A la tribune, des chercheurs, directeurs de publication de certains des 8 ouvrages du coffret, des représentants de l’Acsé (Agence pour la cohésion sociale et l’égalité) et Pascal Blanchard, historien de référence du fait colonial et coordinateur du projet. Après de longs remerciements – pendant près de 10 ans plus de 150 chercheurs et 20 documentalistes ont participé au projet- il a également insisté sur les aspects vulgarisateur et esthétique des ouvrages. « L’histoire de l’immigration avait besoin d’une reconnaissance au-delà des scientifiques » a-t-il précisé.
Pour Emmanuel Bertin, Directeur régional Alsace de l’Acsé, un des nombreux partenaires du projet, ce dernier a contribué à « faire bouger les lignes des politiques, à mettre au centre ce qui a longtemps été laissé en périphérie ». Dans le même sens, pour le sociologue Ahmed Boubeker « On a souvent l’impression que les immigrations des suds sont récentes. Quand on regarde les archives on se rend compte qu’elles existent en fait depuis très longtemps. En Lorraine par exemple, souvent les gens ne connaissent que l’immigration blanche italienne mais pas l’immigration maghrébine».
Driss El Yazami, délégué général de l'association Génériques et directeur de publication du tome Paris Arabe du coffret, a rappelé à ce sujet que les acteurs de la marche des beurs « ont été positionnés comme des acteurs nés de nulle part ».
L’historien Nicolas Bancel est revenu sur ce qui fait la particularité des travaux de recherche qui ont alimenté les 8 ouvrages : « après avoir travaillé sur la colonisation, nous avons considéré qu’il y avait une immigration coloniale qui est le produit, l’effet d’une situation impériale, c’est ce qui rend si particulières ces immigrations des suds. (…) Le travail sur les images a montré que les représentations de ces immigrations ont un lien évident avec le colonial.»
La présentation s’est achevée par un débat avec la salle, au cours duquel les interventions furent souvent passionnées et inspirées du vécu. Ainsi Delphine, présente dans l’auditoire, a tenu à remercier l’équipe pour l’ouvrage le Paris-Noir. «Avant, comme il n’y avait qu’une seule page sur l’histoire de la décolonisation dans les manuels scolaires, je me suis retrouvée à suivre des cours jugés comme extrémistes pour la connaître » a-t-elle expliqué.

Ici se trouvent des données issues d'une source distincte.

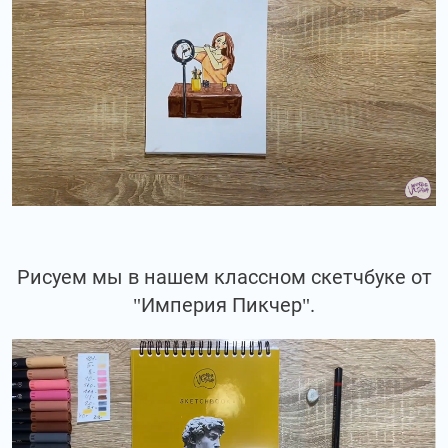
Рисуем мы в нашем классном скетчбуке от
"Империя Пикчер".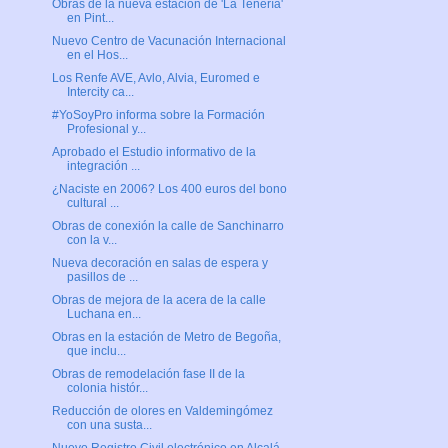
Obras de la nueva estación de 'La Tenería'
en Pint...
Nuevo Centro de Vacunación Internacional
en el Hos...
Los Renfe AVE, Avlo, Alvia, Euromed e
Intercity ca...
#YoSoyPro informa sobre la Formación
Profesional y...
Aprobado el Estudio informativo de la
integración ...
¿Naciste en 2006? Los 400 euros del bono
cultural ...
Obras de conexión la calle de Sanchinarro
con la v...
Nueva decoración en salas de espera y
pasillos de ...
Obras de mejora de la acera de la calle
Luchana en...
Obras en la estación de Metro de Begoña,
que inclu...
Obras de remodelación fase II de la
colonia histór...
Reducción de olores en Valdemingómez
con una susta...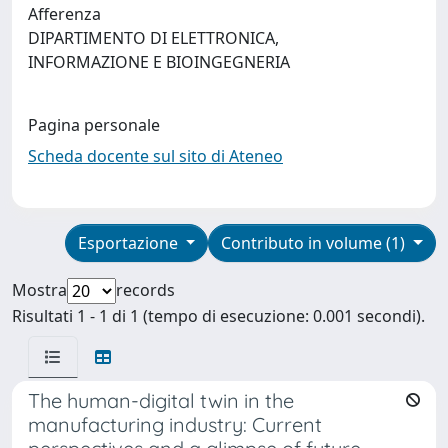
Afferenza
DIPARTIMENTO DI ELETTRONICA,
INFORMAZIONE E BIOINGEGNERIA
Pagina personale
Scheda docente sul sito di Ateneo
Esportazione
Contributo in volume (1)
Mostra
records
Risultati 1 - 1 di 1 (tempo di esecuzione: 0.001 secondi).
The human-digital twin in the
manufacturing industry: Current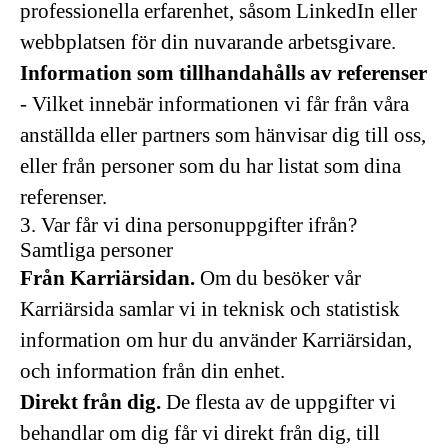
professionella erfarenhet, såsom LinkedIn eller
webbplatsen för din nuvarande arbetsgivare.
Information som tillhandahålls av referenser
- Vilket innebär informationen vi får från våra
anställda eller partners som hänvisar dig till oss,
eller från personer som du har listat som dina
referenser.
3. Var får vi dina personuppgifter ifrån?
Samtliga personer
Från Karriärsidan.
Om du besöker vår
Karriärsida samlar vi in teknisk och statistisk
information om hur du använder Karriärsidan,
och information från din enhet.
Direkt från dig.
De flesta av de uppgifter vi
behandlar om dig får vi direkt från dig, till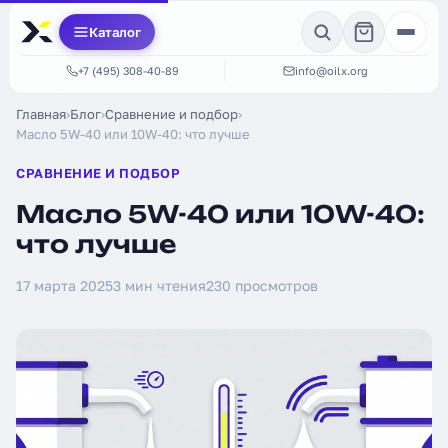
Каталог
+7 (495) 308-40-89
info@oilx.org
Главная
›
Блог
›
Сравнение и подбор
›
Масло 5W-40 или 10W-40: что лучше
СРАВНЕНИЕ И ПОДБОР
Масло 5W-40 или 10W-40:
что лучше
17 марта 2025
3 мин чтения
230 просмотров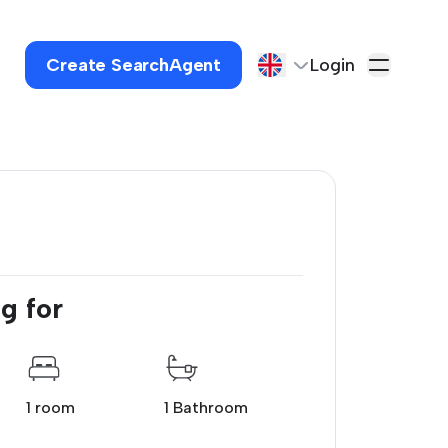
Create SearchAgent
Login
g for
1 room
1 Bathroom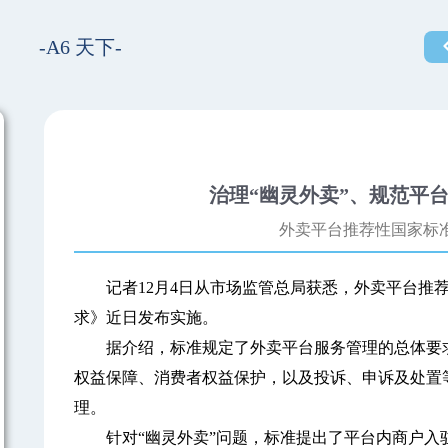
-A6 天下-
治理“幽灵外卖”、规范平
外卖平台推荐性国家标
记者12月4日从市场监管总局获悉，外卖平台推荐
求》近日发布实施。
据介绍，标准规定了外卖平台服务管理的总体要求
权益保障、消费者权益保护，以及投诉、申诉及处置
理。
针对“幽灵外卖”问题，标准提出了平台内商户入驻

Un autre auditeur a demandé si le groupe de recherche prévoyait un livre sur l’émigration française, « un contrepoids qui serait intéressant » d’après lui. « Voilà un sujet pour les 8 prochains ouvrages » s’est amusé le journaliste Ahmed El Keiy, l'animateur de la table ronde.
Les débats n’auraient pas pu se conclure sans que les chercheurs soient questionnés sur leur position concernant le débat sur l’identité nationale lancé par Eric besson. L’historienne Laure Teulières s’est exprimée en sa qualité de chercheuse en considérant qu’au vu du contexte politique, « les conditions de scientificité d’un tel débat ne sont pas réunies». Dans le même, sens Nicolas Bancel est revenu sur le contexte politique et les enjeux électoraux du débat qui s’adresse selon lui « à la droite et la droite de la droite ». Enfin il a expliqué que les références bibliographiques sur le sujet, présentes sur le site du Ministère de l’immigration et de l’identité nationale, allaient dans la direction, dangereuse selon lui « de l’essentialisation de l’identité ». A méditer…
P.S : Un partenariat est prévu entre l’ACHAC, l’agence de presse Ressources Urbaines et Presse et Cité pour diffuser le coffret et les expositions itinérantes en question dans des maisons de la jeunesse, médiathèques, associations, implantées dans les quartiers populaires.